Polarizable QM/MM Multiconfiguration Self-Consistent Field Approach with State-Specific Corrections: Environment Effects on Cytosine Absorption Spectrum

We present the formulation and implementation of a polarizable quantum mechanics/molecular mechanics (QM/MM) strategy to describe environment effects in multiconfiguration self-consistent field calculations. The strategy is applied to the calculation of the vertical absorption spectrum of cytosine in water. In our approach, mutual polarization of the solute and the solvent is solved self-consistently at the complete-active-space self-consistent-field (CASSCF) level, and the resulting set of charges and dipoles is used to calculate vertical excitation energies using the complete-active-space second-order perturbative (CASPT2) approach and its multistate (MS-CASPT2) variant. In order to treat multiple excited states, we converge the solvent polarization with respect to the state-averaged density of the solute.
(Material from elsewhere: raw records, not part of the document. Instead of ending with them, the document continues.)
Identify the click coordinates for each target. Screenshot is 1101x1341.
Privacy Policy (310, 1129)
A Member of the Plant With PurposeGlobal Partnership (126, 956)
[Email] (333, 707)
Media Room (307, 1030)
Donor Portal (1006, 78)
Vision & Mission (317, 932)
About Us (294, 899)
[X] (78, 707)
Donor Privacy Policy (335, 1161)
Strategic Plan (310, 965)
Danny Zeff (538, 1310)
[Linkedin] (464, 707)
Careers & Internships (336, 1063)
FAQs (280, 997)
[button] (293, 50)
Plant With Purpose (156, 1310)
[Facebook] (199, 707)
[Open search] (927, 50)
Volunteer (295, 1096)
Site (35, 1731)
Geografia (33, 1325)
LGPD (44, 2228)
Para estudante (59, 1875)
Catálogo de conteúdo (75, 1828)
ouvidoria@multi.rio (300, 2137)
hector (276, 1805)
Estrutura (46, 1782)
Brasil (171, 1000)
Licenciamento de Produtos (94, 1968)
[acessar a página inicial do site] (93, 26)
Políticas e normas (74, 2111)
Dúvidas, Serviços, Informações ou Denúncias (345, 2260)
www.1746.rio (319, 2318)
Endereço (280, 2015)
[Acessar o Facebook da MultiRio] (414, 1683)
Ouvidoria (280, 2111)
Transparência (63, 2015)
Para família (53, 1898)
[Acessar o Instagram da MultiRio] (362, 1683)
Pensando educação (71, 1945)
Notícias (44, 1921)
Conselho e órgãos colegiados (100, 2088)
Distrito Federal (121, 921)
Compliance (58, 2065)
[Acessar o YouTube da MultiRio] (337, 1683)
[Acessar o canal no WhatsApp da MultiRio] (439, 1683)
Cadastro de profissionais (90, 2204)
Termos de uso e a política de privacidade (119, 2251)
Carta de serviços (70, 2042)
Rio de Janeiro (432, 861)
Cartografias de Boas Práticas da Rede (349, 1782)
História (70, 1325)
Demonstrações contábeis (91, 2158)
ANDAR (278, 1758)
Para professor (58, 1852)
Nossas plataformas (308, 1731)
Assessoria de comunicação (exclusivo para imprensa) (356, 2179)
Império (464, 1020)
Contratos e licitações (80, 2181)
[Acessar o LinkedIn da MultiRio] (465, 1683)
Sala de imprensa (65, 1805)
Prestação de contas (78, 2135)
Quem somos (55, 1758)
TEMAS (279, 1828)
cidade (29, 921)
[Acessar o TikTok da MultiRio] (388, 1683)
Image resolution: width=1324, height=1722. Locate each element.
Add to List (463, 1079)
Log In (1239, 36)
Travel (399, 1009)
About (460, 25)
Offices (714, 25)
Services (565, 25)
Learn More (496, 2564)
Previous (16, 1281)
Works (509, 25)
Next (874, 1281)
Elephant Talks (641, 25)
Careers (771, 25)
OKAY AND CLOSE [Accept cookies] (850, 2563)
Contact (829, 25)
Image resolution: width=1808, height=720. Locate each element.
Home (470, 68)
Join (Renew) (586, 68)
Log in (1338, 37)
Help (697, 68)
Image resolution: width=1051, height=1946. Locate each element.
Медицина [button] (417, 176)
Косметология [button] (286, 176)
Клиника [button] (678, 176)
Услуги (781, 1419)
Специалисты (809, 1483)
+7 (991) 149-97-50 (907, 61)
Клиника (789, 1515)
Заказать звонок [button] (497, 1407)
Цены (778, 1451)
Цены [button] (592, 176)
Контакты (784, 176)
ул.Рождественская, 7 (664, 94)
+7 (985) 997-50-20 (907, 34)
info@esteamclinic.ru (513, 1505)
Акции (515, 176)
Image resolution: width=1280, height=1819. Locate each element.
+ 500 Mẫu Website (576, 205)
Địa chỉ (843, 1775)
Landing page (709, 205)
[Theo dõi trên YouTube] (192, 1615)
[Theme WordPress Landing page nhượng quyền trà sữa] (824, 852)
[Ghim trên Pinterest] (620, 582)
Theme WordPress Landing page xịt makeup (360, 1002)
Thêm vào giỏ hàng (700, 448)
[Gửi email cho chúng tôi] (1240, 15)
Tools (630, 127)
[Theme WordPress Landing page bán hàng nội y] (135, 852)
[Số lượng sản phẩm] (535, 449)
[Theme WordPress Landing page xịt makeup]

In order to obtain the final energies, however, we introduce a state-specific correction, where the solvent polarization is recomputed with the density of each state, and demonstrate that this correction brings the excitation energies closer to the values obtained with state-optimized orbitals. Comparison with PCM and nonpolarizable QM/MM calculations shows the importance of specific solute solvent interactions and environment polarization in describing experiments. Overall, the calculated excitations for the π → π* states in water show good agreement with the experimental spectrum, whereas the n → π* appear at energies above 6 eV, approximately 1 eV higher than in the gas phase. Beyond solvents, the new method will allow studying the impact of heterogeneous biological environments in multiple excited states, as well as the treatment of multichromophoric systems where charge transfer and exciton states play important roles.